**Problem to work on**
Please copy out each line of the entries in which "input" appears.

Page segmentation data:
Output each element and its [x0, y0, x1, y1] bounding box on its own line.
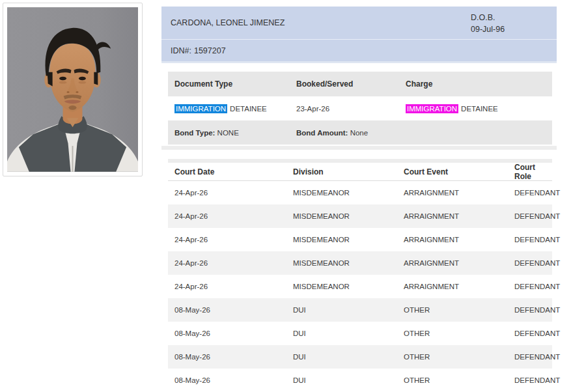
table-row: 24-Apr-26 MISDEMEANOR ARRAIGNMENT DEFEND…	[168, 275, 552, 298]
dob-block: D.O.B. 09-Jul-96	[471, 12, 505, 35]
inmate-name: CARDONA, LEONEL JIMENEZ	[171, 18, 285, 27]
court-role-cell: DEFENDANT	[514, 259, 560, 267]
charge-rest: DETAINEE	[461, 105, 498, 113]
division-cell: DUI	[293, 376, 404, 384]
table-row: 08-May-26 DUI OTHER DEFENDANT	[168, 369, 552, 392]
division-cell: MISDEMEANOR	[293, 212, 404, 220]
dob-value: 09-Jul-96	[471, 23, 505, 35]
division-cell: DUI	[293, 329, 404, 337]
court-role-cell: DEFENDANT	[514, 353, 560, 361]
table-row: 24-Apr-26 MISDEMEANOR ARRAIGNMENT DEFEND…	[168, 228, 552, 251]
court-role-cell: DEFENDANT	[514, 189, 560, 197]
court-event-cell: OTHER	[404, 329, 514, 337]
table-row: 08-May-26 DUI OTHER DEFENDANT	[168, 345, 552, 369]
table-row: 24-Apr-26 MISDEMEANOR ARRAIGNMENT DEFEND…	[168, 251, 552, 275]
column-court-role: Court Role	[514, 163, 552, 181]
division-cell: MISDEMEANOR	[293, 283, 404, 290]
column-booked-served: Booked/Served	[296, 79, 406, 89]
court-table-header: Court Date Division Court Event Court Ro…	[168, 163, 552, 181]
court-date-cell: 08-May-26	[174, 329, 293, 337]
court-role-cell: DEFENDANT	[514, 329, 560, 337]
court-date-cell: 08-May-26	[174, 376, 293, 384]
division-cell: MISDEMEANOR	[293, 259, 404, 267]
idn-row: IDN#: 1597207	[161, 39, 557, 63]
bond-type-label: Bond Type:	[174, 129, 215, 137]
mugshot-photo-frame	[3, 3, 143, 176]
table-row: 24-Apr-26 MISDEMEANOR ARRAIGNMENT DEFEND…	[168, 181, 552, 204]
court-event-cell: ARRAIGNMENT	[404, 283, 514, 290]
court-event-cell: ARRAIGNMENT	[404, 212, 514, 220]
court-role-cell: DEFENDANT	[514, 283, 560, 290]
court-date-cell: 24-Apr-26	[174, 283, 293, 290]
division-cell: DUI	[293, 353, 404, 361]
column-division: Division	[293, 167, 404, 176]
court-event-cell: ARRAIGNMENT	[404, 236, 514, 244]
mugshot-image	[7, 7, 138, 172]
court-role-cell: DEFENDANT	[514, 306, 560, 314]
court-date-cell: 24-Apr-26	[174, 236, 293, 244]
court-event-cell: ARRAIGNMENT	[404, 189, 514, 197]
court-date-cell: 24-Apr-26	[174, 212, 293, 220]
bond-amount-label: Bond Amount:	[296, 129, 348, 137]
court-event-cell: OTHER	[404, 306, 514, 314]
column-court-event: Court Event	[404, 167, 514, 176]
column-court-date: Court Date	[174, 167, 293, 176]
court-date-cell: 08-May-26	[174, 306, 293, 314]
column-document-type: Document Type	[174, 79, 296, 89]
court-event-cell: OTHER	[404, 353, 514, 361]
bond-amount-value: None	[350, 129, 369, 137]
court-role-cell: DEFENDANT	[514, 212, 560, 220]
document-row: IMMIGRATIONDETAINEE 23-Apr-26 IMMIGRATIO…	[168, 96, 552, 120]
table-row: 24-Apr-26 MISDEMEANOR ARRAIGNMENT DEFEND…	[168, 204, 552, 228]
court-role-cell: DEFENDANT	[514, 236, 560, 244]
table-row: 08-May-26 DUI OTHER DEFENDANT	[168, 322, 552, 345]
charge-cell: IMMIGRATIONDETAINEE	[406, 105, 552, 113]
documents-table-header: Document Type Booked/Served Charge	[168, 72, 552, 96]
document-type-cell: IMMIGRATIONDETAINEE	[174, 105, 296, 113]
documents-table-footer-bar	[161, 146, 557, 150]
table-row: 08-May-26 DUI OTHER DEFENDANT	[168, 298, 552, 322]
court-date-cell: 24-Apr-26	[174, 259, 293, 267]
dob-label: D.O.B.	[471, 12, 505, 23]
search-highlight-magenta: IMMIGRATION	[406, 104, 458, 113]
court-event-cell: ARRAIGNMENT	[404, 259, 514, 267]
column-charge: Charge	[406, 79, 552, 89]
bond-type-cell: Bond Type: NONE	[174, 129, 296, 137]
court-date-cell: 08-May-26	[174, 353, 293, 361]
court-table: Court Date Division Court Event Court Ro…	[168, 159, 552, 392]
court-event-cell: OTHER	[404, 376, 514, 384]
booked-served-cell: 23-Apr-26	[296, 105, 406, 113]
idn-value: 1597207	[194, 46, 226, 55]
record-content: CARDONA, LEONEL JIMENEZ D.O.B. 09-Jul-96…	[161, 7, 557, 392]
bond-row: Bond Type: NONE Bond Amount: None	[168, 120, 552, 145]
identity-header: CARDONA, LEONEL JIMENEZ D.O.B. 09-Jul-96	[161, 7, 557, 39]
division-cell: MISDEMEANOR	[293, 189, 404, 197]
division-cell: MISDEMEANOR	[293, 236, 404, 244]
documents-table: Document Type Booked/Served Charge IMMIG…	[168, 72, 552, 145]
court-role-cell: DEFENDANT	[514, 376, 560, 384]
court-date-cell: 24-Apr-26	[174, 189, 293, 197]
bond-type-value: NONE	[217, 129, 239, 137]
division-cell: DUI	[293, 306, 404, 314]
search-highlight-blue: IMMIGRATION	[174, 104, 227, 113]
idn-label: IDN#:	[171, 46, 191, 55]
bond-amount-cell: Bond Amount: None	[296, 129, 406, 137]
document-type-rest: DETAINEE	[230, 105, 267, 113]
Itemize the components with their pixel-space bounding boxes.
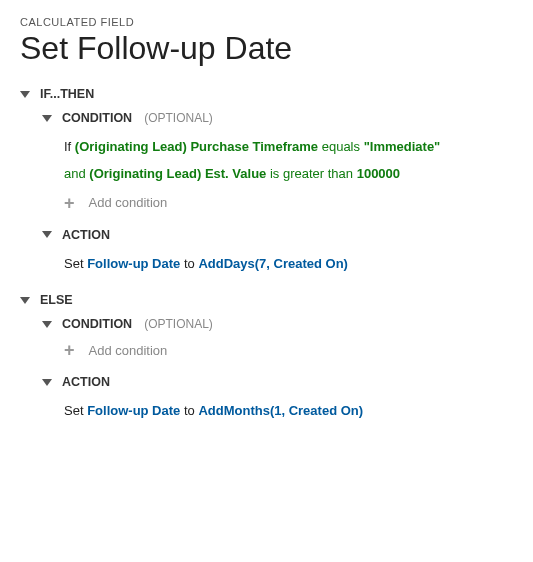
if-action-row[interactable]: Set Follow-up Date to AddDays(7, Created… [64,252,513,275]
chevron-down-icon [42,231,52,238]
condition-row-1[interactable]: If (Originating Lead) Purchase Timeframe… [64,135,513,158]
if-action-header[interactable]: ACTION [42,228,513,242]
condition-row-2[interactable]: and (Originating Lead) Est. Value is gre… [64,162,513,185]
else-header[interactable]: ELSE [20,293,513,307]
chevron-down-icon [42,321,52,328]
else-action-header[interactable]: ACTION [42,375,513,389]
if-then-label: IF...THEN [40,87,94,101]
if-condition-header[interactable]: CONDITION (OPTIONAL) [42,111,513,125]
add-condition-label: Add condition [89,195,168,210]
else-condition-header[interactable]: CONDITION (OPTIONAL) [42,317,513,331]
add-condition-label: Add condition [89,343,168,358]
chevron-down-icon [20,91,30,98]
condition-label: CONDITION [62,317,132,331]
if-then-header[interactable]: IF...THEN [20,87,513,101]
chevron-down-icon [20,297,30,304]
calculated-field-label: CALCULATED FIELD [20,16,513,28]
condition-label: CONDITION [62,111,132,125]
optional-label: (OPTIONAL) [144,111,213,125]
plus-icon: + [64,194,75,212]
action-label: ACTION [62,375,110,389]
else-label: ELSE [40,293,73,307]
else-action-row[interactable]: Set Follow-up Date to AddMonths(1, Creat… [64,399,513,422]
add-condition-button[interactable]: + Add condition [64,341,513,359]
optional-label: (OPTIONAL) [144,317,213,331]
page-title: Set Follow-up Date [20,30,513,67]
chevron-down-icon [42,379,52,386]
add-condition-button[interactable]: + Add condition [64,194,513,212]
plus-icon: + [64,341,75,359]
action-label: ACTION [62,228,110,242]
chevron-down-icon [42,115,52,122]
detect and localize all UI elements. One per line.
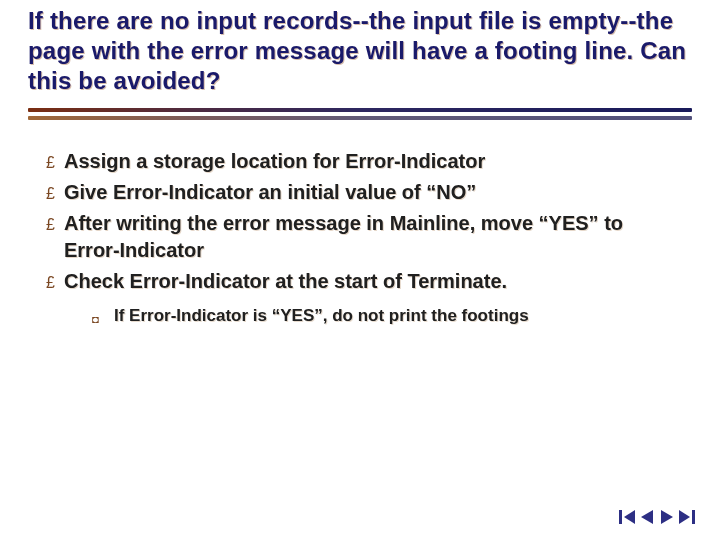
bullet-item: £ Check Error-Indicator at the start of … bbox=[46, 268, 684, 295]
svg-rect-0 bbox=[619, 510, 622, 524]
divider-line-top bbox=[28, 108, 692, 112]
bullet-item: £ After writing the error message in Mai… bbox=[46, 210, 684, 264]
triangle-left-icon bbox=[640, 510, 654, 524]
slide: If there are no input records--the input… bbox=[0, 0, 720, 540]
nav-next-button[interactable] bbox=[658, 508, 676, 526]
sub-bullet-item: ◘ If Error-Indicator is “YES”, do not pr… bbox=[92, 305, 684, 329]
skip-back-icon bbox=[619, 510, 635, 524]
bullet-text: After writing the error message in Mainl… bbox=[64, 210, 684, 264]
pound-bullet-icon: £ bbox=[46, 271, 64, 295]
title-divider bbox=[28, 108, 692, 120]
bullet-item: £ Assign a storage location for Error-In… bbox=[46, 148, 684, 175]
bullet-item: £ Give Error-Indicator an initial value … bbox=[46, 179, 684, 206]
nav-prev-button[interactable] bbox=[638, 508, 656, 526]
bullet-text: Assign a storage location for Error-Indi… bbox=[64, 148, 684, 175]
bullet-text: Give Error-Indicator an initial value of… bbox=[64, 179, 684, 206]
bullet-text: Check Error-Indicator at the start of Te… bbox=[64, 268, 684, 295]
svg-marker-2 bbox=[641, 510, 653, 524]
svg-marker-4 bbox=[679, 510, 690, 524]
nav-first-button[interactable] bbox=[618, 508, 636, 526]
pound-bullet-icon: £ bbox=[46, 151, 64, 175]
svg-marker-3 bbox=[661, 510, 673, 524]
divider-line-bottom bbox=[28, 116, 692, 120]
skip-forward-icon bbox=[679, 510, 695, 524]
sub-bullet-text: If Error-Indicator is “YES”, do not prin… bbox=[114, 305, 684, 327]
pound-bullet-icon: £ bbox=[46, 182, 64, 206]
svg-marker-1 bbox=[624, 510, 635, 524]
slide-body: £ Assign a storage location for Error-In… bbox=[28, 148, 692, 329]
slide-title: If there are no input records--the input… bbox=[28, 6, 692, 96]
slide-nav bbox=[618, 508, 696, 526]
square-bullet-icon: ◘ bbox=[92, 309, 114, 329]
pound-bullet-icon: £ bbox=[46, 213, 64, 237]
svg-rect-5 bbox=[692, 510, 695, 524]
triangle-right-icon bbox=[660, 510, 674, 524]
nav-last-button[interactable] bbox=[678, 508, 696, 526]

**The answer**
slide: If there are no input records--the input… bbox=[0, 0, 720, 540]
slide-title: If there are no input records--the input… bbox=[28, 6, 692, 96]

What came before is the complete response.